Diese Treibermutationen fanden sich nicht isoliert, sondern teilweise in klonal verwandten Zellfeldern, was auf sogenannte „field cancerization“-Effekte hinweist. Große Areale der Haut enthalten demnach bereits genetisch vorveränderte Melanozyten, die als Vorläufer für spätere Melanome dienen können. Dieses Muster erinnert an hereditäre Melanomsyndrome, entsteht hier jedoch durch exogene UV-Exposition.

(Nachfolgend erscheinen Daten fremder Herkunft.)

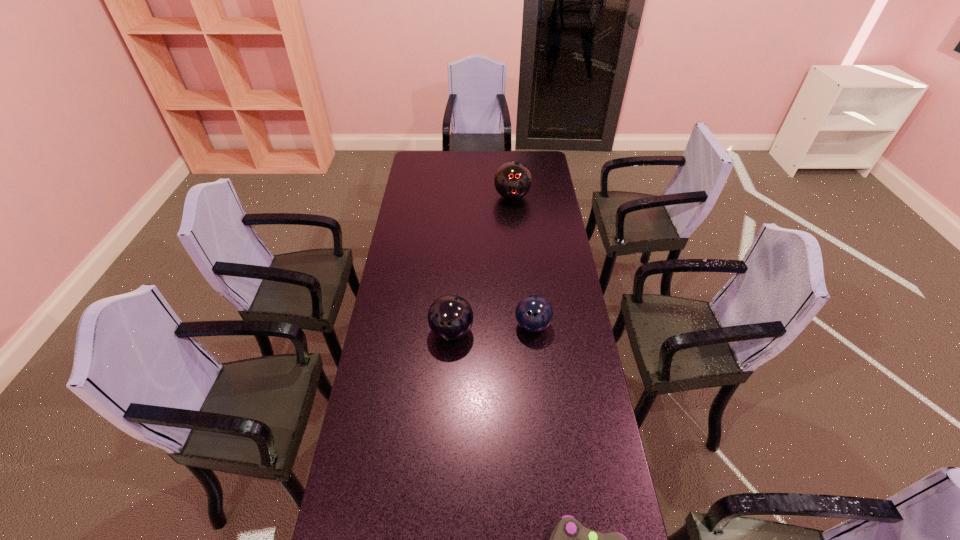 This screenshot has width=960, height=540. I want to click on free space between the second shortest object and the farthest bowling ball, so click(x=522, y=261).

The height and width of the screenshot is (540, 960). What are the coordinates of `empty space between the farthest bowling ball and the leftmost bowling ball` in the screenshot? It's located at (482, 264).

Identify the location of vacant area between the shortest bowling ball and the farthest bowling ball. This screenshot has width=960, height=540. (522, 261).

Locate an element on the screen. vacant area that lies between the shortest bowling ball and the leftmost object is located at coordinates (492, 328).

Identify which object is located as the nearest to the leftmost bowling ball. Please provide its 2D coordinates. Your answer should be formatted as a tuple, i.e. [(x, y)], where the tuple contains the x and y coordinates of a point satisfying the conditions above.

[(533, 313)]

Point out which object is positioned as the second nearest to the farthest object. Please provide its 2D coordinates. Your answer should be formatted as a tuple, i.e. [(x, y)], where the tuple contains the x and y coordinates of a point satisfying the conditions above.

[(450, 317)]

The width and height of the screenshot is (960, 540). In order to click on bowling ball that stands as the third closest to the control in this screenshot , I will do `click(513, 180)`.

Locate an element on the screen. The width and height of the screenshot is (960, 540). the closest bowling ball to the leftmost object is located at coordinates (533, 313). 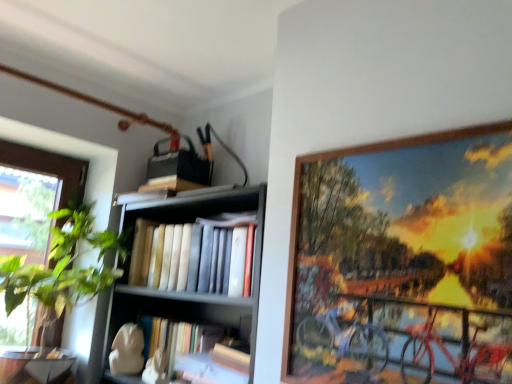 Question: From a real-world perspective, is wooden picture frame at upper right physically above wooden bookshelf at center?

Choices:
 (A) no
 (B) yes

Answer: (B)

Question: Is wooden picture frame at upper right oriented towards wooden bookshelf at center?

Choices:
 (A) yes
 (B) no

Answer: (B)

Question: Does wooden picture frame at upper right have a greater height compared to wooden bookshelf at center?

Choices:
 (A) no
 (B) yes

Answer: (A)

Question: Would you say wooden picture frame at upper right contains wooden bookshelf at center?

Choices:
 (A) no
 (B) yes

Answer: (A)

Question: Is wooden picture frame at upper right outside of wooden bookshelf at center?

Choices:
 (A) yes
 (B) no

Answer: (A)

Question: From a real-world perspective, is wooden picture frame at upper right located beneath wooden bookshelf at center?

Choices:
 (A) no
 (B) yes

Answer: (A)

Question: Does green leafy plant at left have a smaller size compared to wooden picture frame at upper right?

Choices:
 (A) yes
 (B) no

Answer: (B)

Question: From the image's perspective, does green leafy plant at left appear lower than wooden picture frame at upper right?

Choices:
 (A) no
 (B) yes

Answer: (B)

Question: From a real-world perspective, is green leafy plant at left positioned under wooden picture frame at upper right based on gravity?

Choices:
 (A) yes
 (B) no

Answer: (A)

Question: Considering the relative sizes of green leafy plant at left and wooden picture frame at upper right in the image provided, is green leafy plant at left thinner than wooden picture frame at upper right?

Choices:
 (A) no
 (B) yes

Answer: (A)

Question: From a real-world perspective, is green leafy plant at left on top of wooden picture frame at upper right?

Choices:
 (A) no
 (B) yes

Answer: (A)

Question: Can you confirm if green leafy plant at left is positioned to the left of wooden picture frame at upper right?

Choices:
 (A) yes
 (B) no

Answer: (A)

Question: From a real-world perspective, is wooden picture frame at upper right physically above hardcover books at center?

Choices:
 (A) no
 (B) yes

Answer: (A) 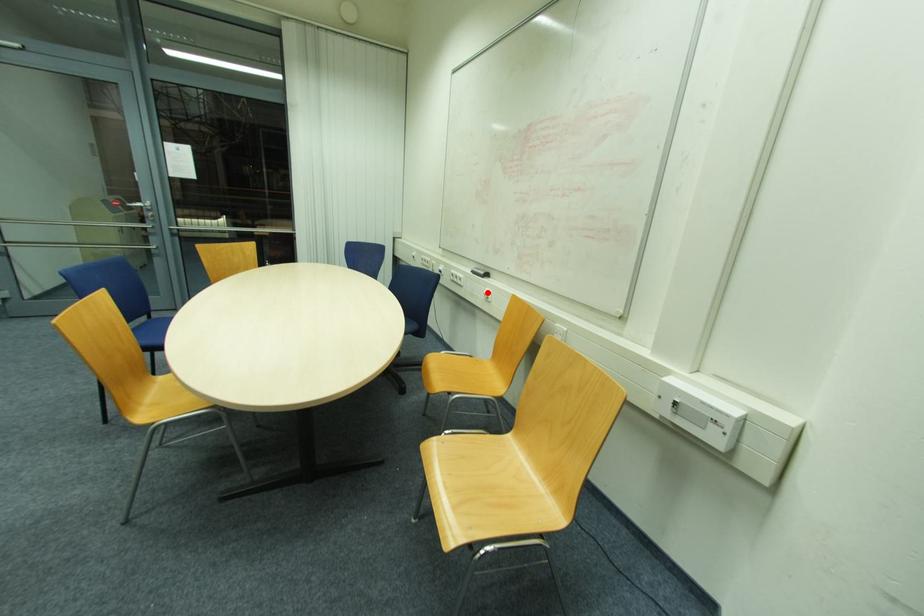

Unterschiede in der UV-Signatur der Melanozyten
Die Analyse der Mutations-Signaturen zeigte erwartungsgemäß eine Dominanz der klassischen UV-Signatur SBS7 in beiden Gruppen. Darüber hinaus wiesen Melanozyten von Solariumnutzenden jedoch häufiger die Signatur SBS11 auf. Diese ist beim Melanom überrepräsentiert, ihre genaue Ätiologie ist bislang aber unklar. Die Autorinnen und Autoren diskutierten, dass die ungewöhnlich hohe UVA-Exposition in Solarien zu subtil veränderten Mutationsmustern führen könnte. Hinweise auf oxidative ROS-Signaturen fanden sich hingegen nicht.
Limitierungen der Studie
Die Autorinnen und Autoren weisen auf mehrere Einschränkungen hin. So basieren die molekularen Analysen auf einer relativ kleinen Zahl intensiv exponierter Personen und erlauben keine direkte Aussage zur Kausalität auf individueller Ebene. Zudem beruhen Angaben zur Solariumnutzung auf Selbstauskünften, die Anfällig für einen Bias sind. Darüber hinaus wurden ausschließlich Melanozyten aus Rückenarealen untersucht; andere Körperregionen könnten andere Muster aufweisen. Dennoch wird die Aussagekraft durch die Kombination epidemiologischer und molekularer Daten deutlich gestärkt.
Fazit
Die Studie liefert überzeugende molekulare Evidenz dafür, dass Indoor-Tanning nicht nur das Melanomrisiko erhöht, sondern die Haut langfristig und großflächig genetisch verändert. Solariumsstrahlung steigert die Mutationslast von Melanozyten, fördert pathogene Treibermutationen und erweitert das präkanzeröse Feld weit über klassisch sonnenexponierte Areale hinaus. Für die Praxis unterstreichen diese Daten die Notwendigkeit klarer Präventionsbotschaften, einer gezielten Anamnese zur Solariumnutzung und einer besonders engmaschigen Hautkrebsfrüherkennung bei exponierten Personen.